Provide choice and clear guidance for safe employee genAI use

As an alternative to bans, the research advocates a more nuanced approach: clear, enforceable guidelines and lots of options. Organizations can designate enterprise-approved platforms that meet security and compliance standards, reducing the risk of data breaches and intellectual property violations.

But don’t stop there, van der Meulen says. Providing options for employees to be able to cater their own experiences, within the clear guidelines, is key. For instance, creating an internal “app store” of approved genAI tools can streamline access and provide a central repository of vetted applications for employees.

Create a dedicated governance team internally, he adds, to oversee progress but also to temper the pace of adoption and prevent backtracking. If teams are allowed to race ahead in innovation, it could set back the whole organization if implementation happens too quickly.

“They're not there to slow down experimentation and development. They're there to help by creating standards, by creating these guidelines and standards for teams to follow,” van der Meulen says.

“Sometimes you need individual teams to just go slightly slower, for the organization as a whole to go faster, so that you're not continuously reinventing the wheel and having to go through similar things over and over again, and not wasting resources too.”

Policies to implement genAI company-wide

For instance, one executive in the research mentioned that their organization’s genAI policy categorizes usage into “always okay” and “never okay” zones – “always okay” for publicly available information, and “never okay” for sensitive data such as personally identifiable information or proprietary content.

In order to work towards implementing AI technology solutions at scale, it’s important to start small and build slowly, says van der Meulen; initially, organizations should pilot sanctioned genAI tools in low-risk environments to build familiarity and assess impact.

This controlled rollout allows employers to identify potential pitfalls and adjust policies before broader deployment, he says.

“If you want to do this and you want to create scale, and you want to create this within a safe and secure environment for your organization, specifically, also, if you're trying to create offerings to customers, you want to do it at an enterprise level, rather than kind of in pockets.”

Invest in enhanced AI employee training

MIT has identified what it calls “AI direction and evaluation practices” (AIDE).
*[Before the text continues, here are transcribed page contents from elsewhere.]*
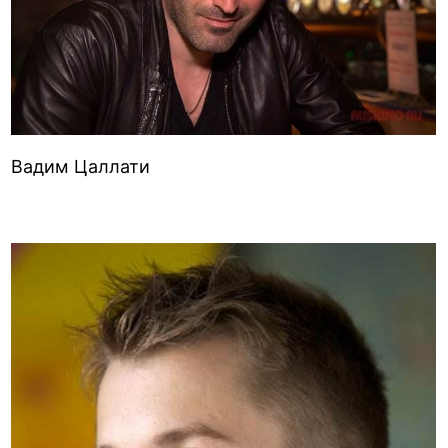
Вадим Цаллати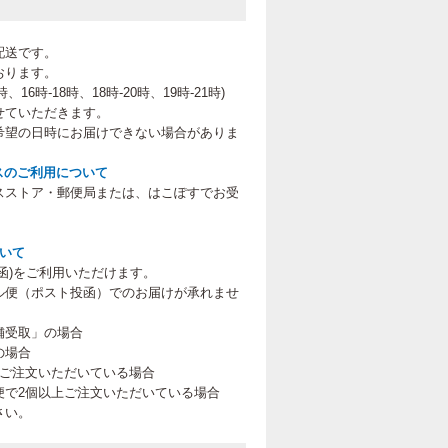
配送です。
おります。
、16時-18時、18時-20時、19時-21時
)
せていただきます。
希望の日時にお届けできない場合がありま
スのご利用について
スストア・郵便局または、はこぽすでお受
。
ついて
函)をご利用いただけます。
ル便（ポスト投函）でのお届けが承れませ
舗受取」の場合
の場合
上ご注文いただいている場合
便で2個以上ご注文いただいている場合
さい。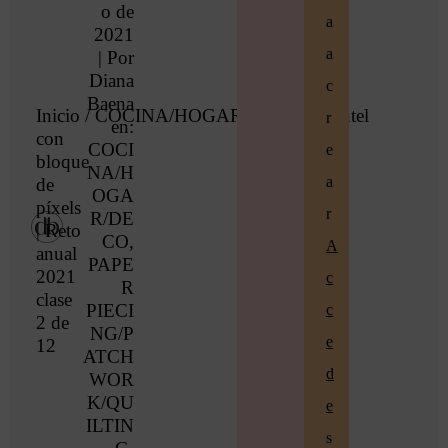
o de
a
2021
a
| Por
Diana
c
Baena
Inicio
/
COCINA/HOGAR/DECO
/ Mantel
r
en:
con
COCI
e
bloque
NA/H
a
de
OGA
píxels
r
R/DE
| Reto
CO
,
A
anual
PAPE
2021
c
R
clase
PIECI
c
2 de
NG/P
e
12
ATCH
d
WOR
K/QU
e
ILTIN
s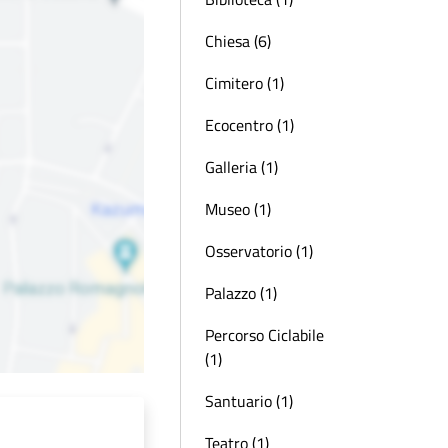
Chiesa (6)
Cimitero (1)
Ecocentro (1)
Galleria (1)
Museo (1)
Osservatorio (1)
Palazzo (1)
Percorso Ciclabile
(1)
Santuario (1)
Teatro (1)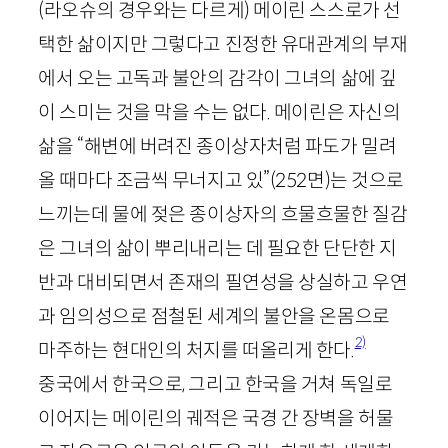
(라오슈의 경우와는 다르게) 메이린 스스로가 선
택한 삶이지만 그렇다고 진정한 유대관계의 부재
에서 오는 고독과 불안의 감각이 그녀의 삶에 깊
이 스미는 것을 막을 수는 없다. 메이린은 자신의
삶을 “해변에 버려진 종이상자처럼 파도가 밀려
올 때마다 조금씩 무너지고 있”
(
252
면)
는 것으로
느끼는데 물에 젖은 종이상자의 흐물흐물한 질감
은 그녀의 삶이 뿌리내리는 데 필요한 단단한 지
반과 대비되면서 존재의 필연성을 상실하고 우연
과 임의성으로 점철된 세계의 불안을 온몸으로
2)
마주하는 현대인의 처지를 떠올리게 한다.
중국에서 한국으로, 그리고 한국을 거쳐 독일로
이어지는 메이린의 궤적은 국경 간 장벽을 허물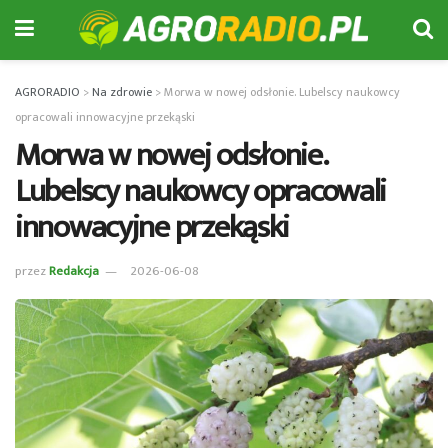
AGRORADIO
>
Na zdrowie
>
Morwa w nowej odsłonie. Lubelscy naukowcy
opracowali innowacyjne przekąski
Morwa w nowej odsłonie.
Lubelscy naukowcy opracowali
innowacyjne przekąski
przez
Redakcja
2026-06-08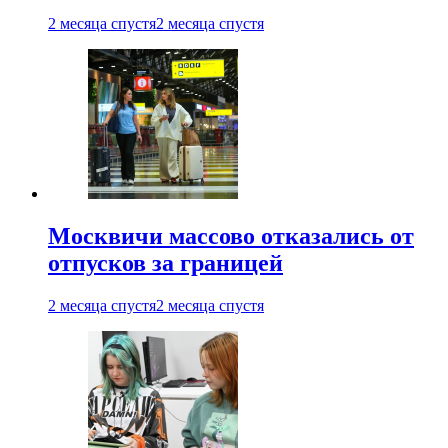
2 месяца спустя
2 месяца спустя
Москвичи массово отказались от
отпусков за границей
2 месяца спустя
2 месяца спустя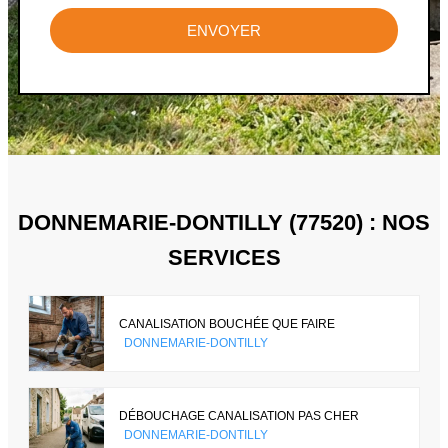
ENVOYER
DONNEMARIE-DONTILLY (77520) : NOS
SERVICES
CANALISATION BOUCHÉE QUE FAIRE
DONNEMARIE-DONTILLY
DÉBOUCHAGE CANALISATION PAS CHER
DONNEMARIE-DONTILLY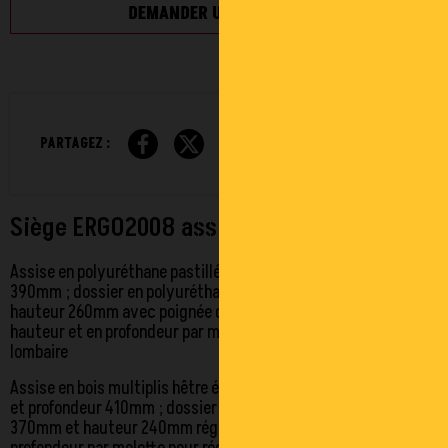
DEMANDER UNE COTATION
PARTAGEZ :
Siège ERGO2008 assise confort
Assise en polyuréthane pastillé largeur 410mm et profondeur
390mm ; dossier en polyuréthane pastillé largeur 390mm et
hauteur 260mm avec poignée de préhension, réglable en
hauteur et en profondeur par manette pour réglage du maintien
lombaire
Assise en bois multiplis hêtre épaisseur 8mm largeur 410mm
et profondeur 410mm ; dossier en bois multiplis hêtre largeur
370mm et hauteur 240mm réglable en hauteur et en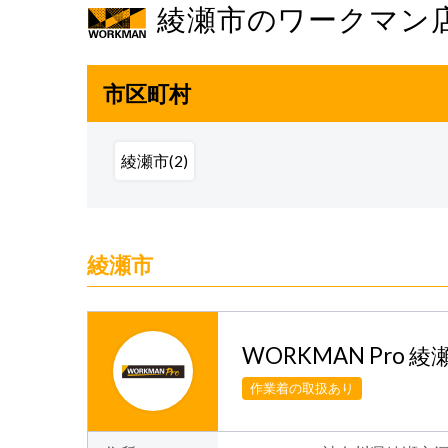
綾瀬市のワークマン
市区町村
綾瀬市(2)
綾瀬市
WORKMAN Pro
作業着の取扱あり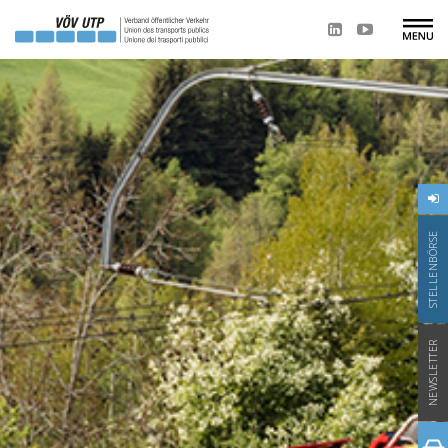
STELLENBÖRSE
NEWSLETTER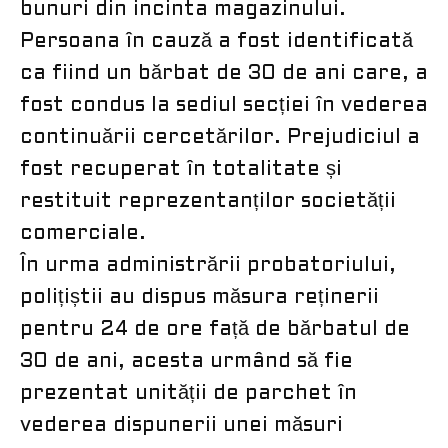
bunuri din incinta magazinului.
Persoana în cauză a fost identificată
ca fiind un bărbat de 30 de ani care, a
fost condus la sediul secției în vederea
continuării cercetărilor. Prejudiciul a
fost recuperat în totalitate și
restituit reprezentanților societății
comerciale.
În urma administrării probatoriului,
polițiștii au dispus măsura reținerii
pentru 24 de ore față de bărbatul de
30 de ani, acesta urmând să fie
prezentat unității de parchet în
vederea dispunerii unei măsuri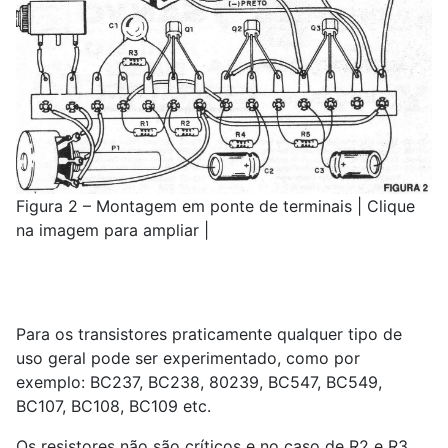
Figura 2 – Montagem em ponte de terminais | Clique
na imagem para ampliar |
Para os transistores praticamente qualquer tipo de
uso geral pode ser experimentado, como por
exemplo: BC237, BC238, 80239, BC547, BC549,
BC107, BC108, BC109 etc.
Os resistores não são críticos e no caso de R2 e R3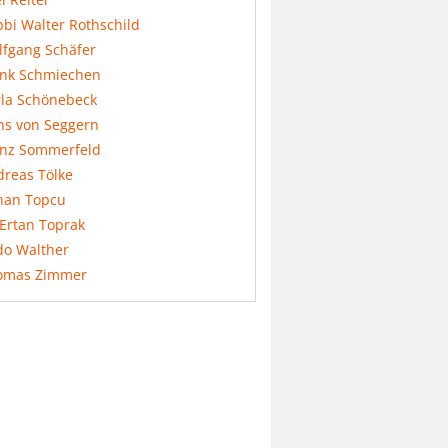
bi Walter Rothschild
lfgang Schäfer
ank Schmiechen
rla Schönebeck
ns von Seggern
anz Sommerfeld
dreas Tölke
nan Topcu
 Ertan Toprak
do Walther
omas Zimmer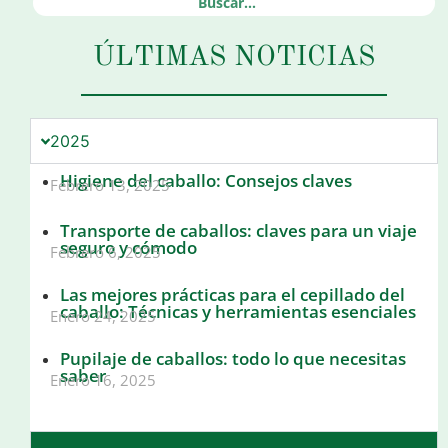
ÚLTIMAS NOTICIAS
2025
Higiene del caballo: Consejos claves
Febrero 13, 2025
Transporte de caballos: claves para un viaje
seguro y cómodo
Febrero 6, 2025
Las mejores prácticas para el cepillado del
caballo: Técnicas y herramientas esenciales
Enero 24, 2025
Pupilaje de caballos: todo lo que necesitas
saber
Enero 16, 2025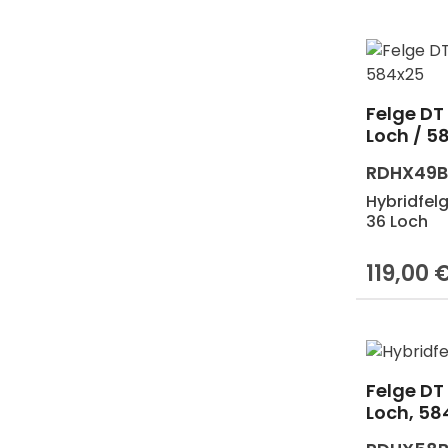
Felge DT 
Loch / 5
RDHX49
Hybridfelg
36 Loch
119,00 
Regulärer 
Felge DT 
Produk
Loch, 58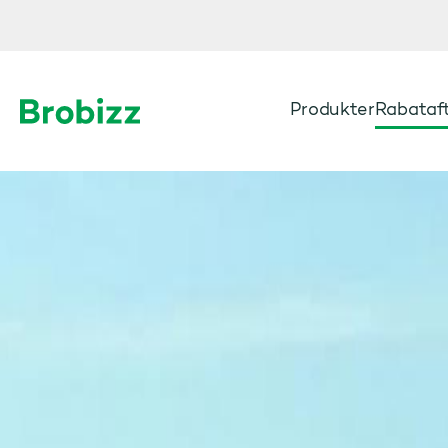
Produkter
Rabataft
Gå til startsiden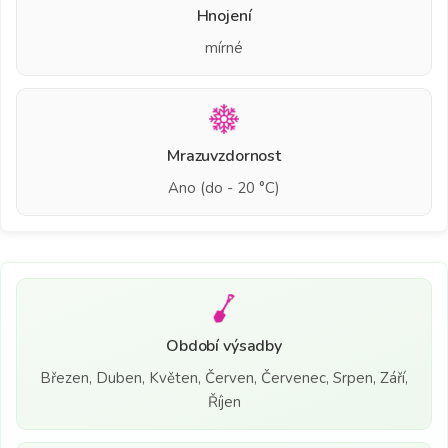
Hnojení
mírné
Mrazuvzdornost
Ano (do - 20 °C)
Období výsadby
Březen, Duben, Květen, Červen, Červenec, Srpen, Září,
Říjen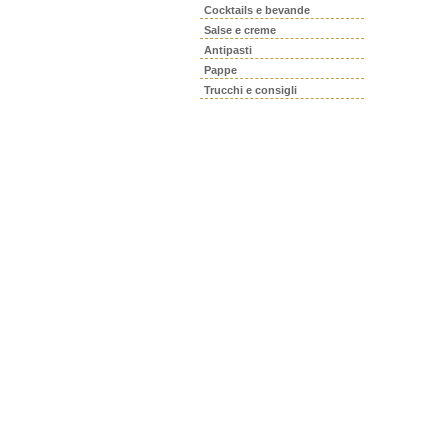
Cocktails e bevande
Salse e creme
Antipasti
Pappe
Trucchi e consigli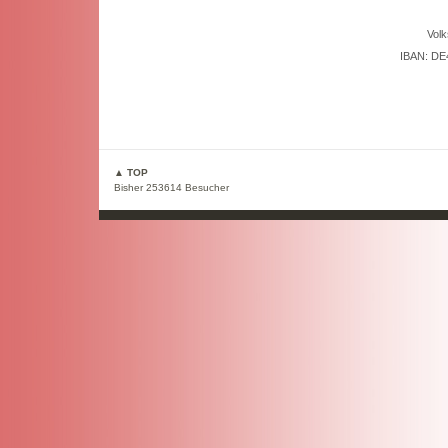
Volk
IBAN: DE
▲ TOP
Bisher 253614 Besucher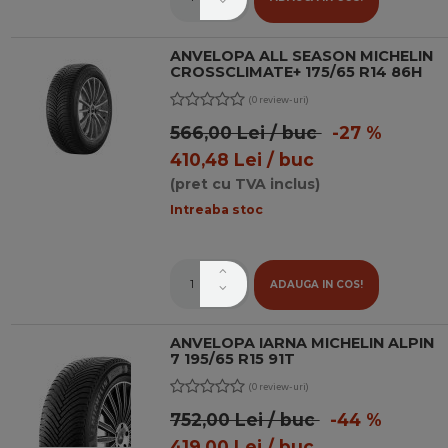
ANVELOPA ALL SEASON MICHELIN
CROSSCLIMATE+ 175/65 R14 86H
(0 review-uri)
566,00 Lei / buc
-27 %
410,48 Lei / buc
(pret cu TVA inclus)
Intreaba stoc
ADAUGA IN COS!
ANVELOPA IARNA MICHELIN ALPIN
7 195/65 R15 91T
(0 review-uri)
752,00 Lei / buc
-44 %
419,00 Lei / buc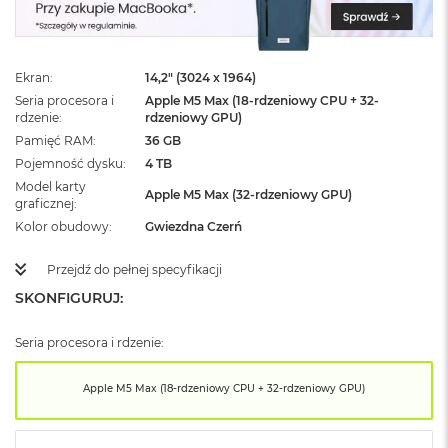
ż
ó
ł
t
Ekran
14,2" (3024 x 1964)
y
Seria procesora i
Apple M5 Max (18-rdzeniowy CPU + 32-
rdzenie
rdzeniowy GPU)
M
a
Pamięć RAM
36 GB
c
Pojemność dysku
4 TB
B
Model karty
o
Apple M5 Max (32-rdzeniowy GPU)
graficznej
o
Kolor obudowy
Gwiezdna Czerń
k
N
e
Przejdź do pełnej specyfikacji
o
SKONFIGURUJ:
S
u
b
Seria procesora i rdzenie:
t
e
l
Apple M5 Max (18-rdzeniowy CPU + 32-rdzeniowy GPU)
n
y
R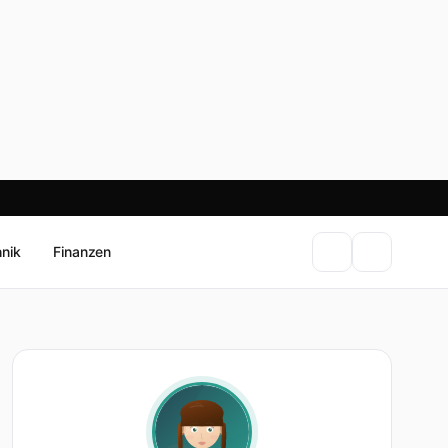
hnik
Finanzen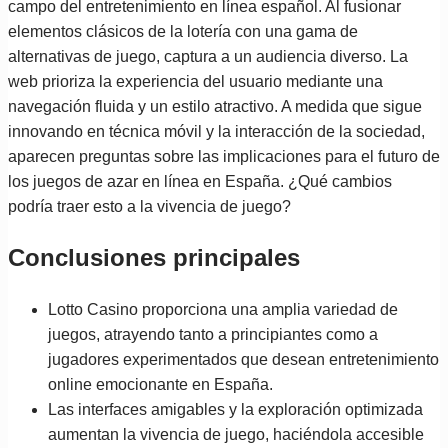
campo del entretenimiento en línea español. Al fusionar
elementos clásicos de la lotería con una gama de
alternativas de juego, captura a un audiencia diverso. La
web prioriza la experiencia del usuario mediante una
navegación fluida y un estilo atractivo. A medida que sigue
innovando en técnica móvil y la interacción de la sociedad,
aparecen preguntas sobre las implicaciones para el futuro de
los juegos de azar en línea en España. ¿Qué cambios
podría traer esto a la vivencia de juego?
Conclusiones principales
Lotto Casino proporciona una amplia variedad de
juegos, atrayendo tanto a principiantes como a
jugadores experimentados que desean entretenimiento
online emocionante en España.
Las interfaces amigables y la exploración optimizada
aumentan la vivencia de juego, haciéndola accesible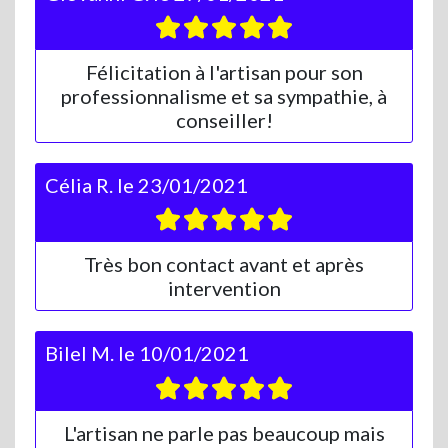
Félicitation à l'artisan pour son
professionnalisme et sa sympathie, à
conseiller!
Célia R.
le
23/01/2021
Très bon contact avant et après
intervention
Bilel M.
le
10/01/2021
L'artisan ne parle pas beaucoup mais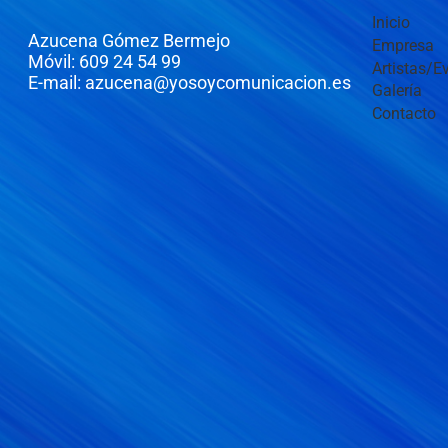
Inicio
Azucena Gómez Bermejo
Empresa
Móvil: 609 24 54 99
Artistas/E
E-mail: azucena@yosoycomunicacion.es
Galería
Contacto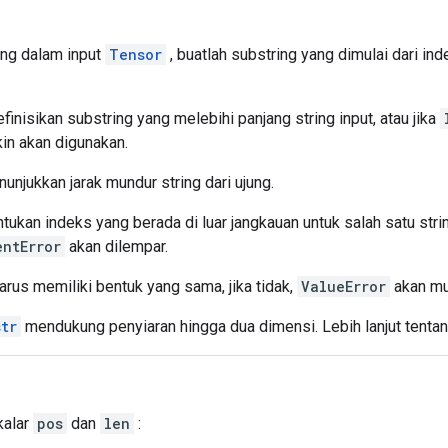
ing dalam input
Tensor
, buatlah substring yang dimulai dari in
inisikan substring yang melebihi panjang string input, atau jika
n akan digunakan.
unjukkan jarak mundur string dari ujung.
ukan indeks yang berada di luar jangkauan untuk salah satu stri
entError
akan dilempar.
arus memiliki bentuk yang sama, jika tidak,
ValueError
akan mu
tr
mendukung penyiaran hingga dua dimensi. Lebih lanjut tenta
kalar
pos
dan
len
: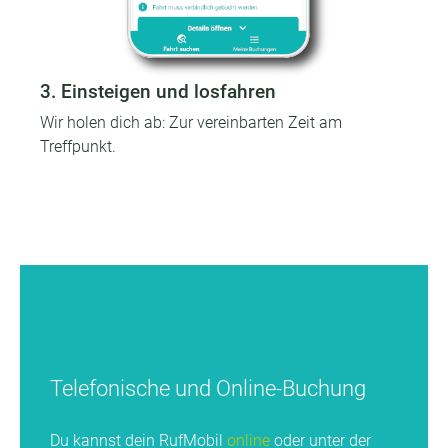
3. Einsteigen und losfahren
Wir holen dich ab: Zur vereinbarten Zeit am
Treffpunkt.
Telefonische und Online-Buchung
Du kannst dein RufMobil
online
oder unter der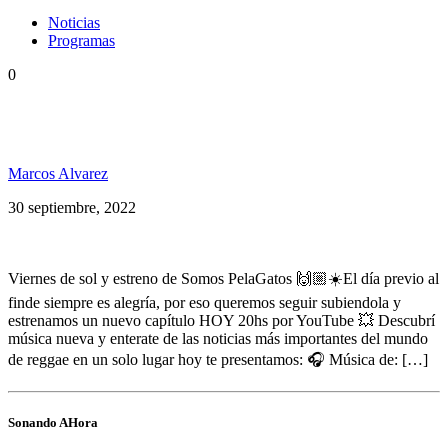
Noticias
Programas
0
Somos PelaGatos 164: Maxi Vargas, Munay Ki
Dub, Anthony B, Suburband, Dub Inc y más
Marcos Alvarez
30 septiembre, 2022
Viernes de sol y estreno de Somos PelaGatos 🙌🏼☀️El día previo al
finde siempre es alegría, por eso queremos seguir subiendola y
estrenamos un nuevo capítulo HOY 20hs por YouTube 💥 Descubrí
música nueva y enterate de las noticias más importantes del mundo
de reggae en un solo lugar hoy te presentamos: 🎧 Música de: […]
Sonando AHora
As van der Meulen explains, this is a ubiquitous training program that organizations can implement that focuses on improving domain-specific knowledge and critical thinking skills: “Things like knowing that the generative AI models, how they work, is non-deterministic, so every time you put the same prompt in, you're going to get a slightly different output. Knowing that the data that it’s been trained on can be biased, and that there are risks around that.”

In addition to AIDE-type training, employers should prioritize offering employees enterprise-level tools.

An internal genAI app store can be powerful for this strategy, van der Meulen points out, because purchasing “seats” for employees for a single tool that many of them won’t use not only isn’t cost effective, it will result in continued use of BYOAI.

“You buy a seat for someone in finance, and they use it once to write a birthday card … they're like, ‘It didn't even do great at that. So why should I keep using it?’” he says.

“And meantime, you're just paying 10s of dollars each month for that seat.”

Once pilot programs demonstrate positive outcomes, companies can expand genAI tool usage to support more complex functions, aligning with clearly defined strategic objectives and company values.

But maintaining dialogues with employees – the ones who are using the tech – is vital, as well as collaborative use and testing in an accessible, open platform such as the internal genAI “app store”, that everyone participates in and uses.

“It's not just like, ‘Here is [the] learning module that you'll have to take, and you check off and now you know how to do this really well,’” says van der Meulen.

“It's something that you have to try yourself. You have to apply it in your own context to see what it can and cannot do … it’s a muscle that you have to create.”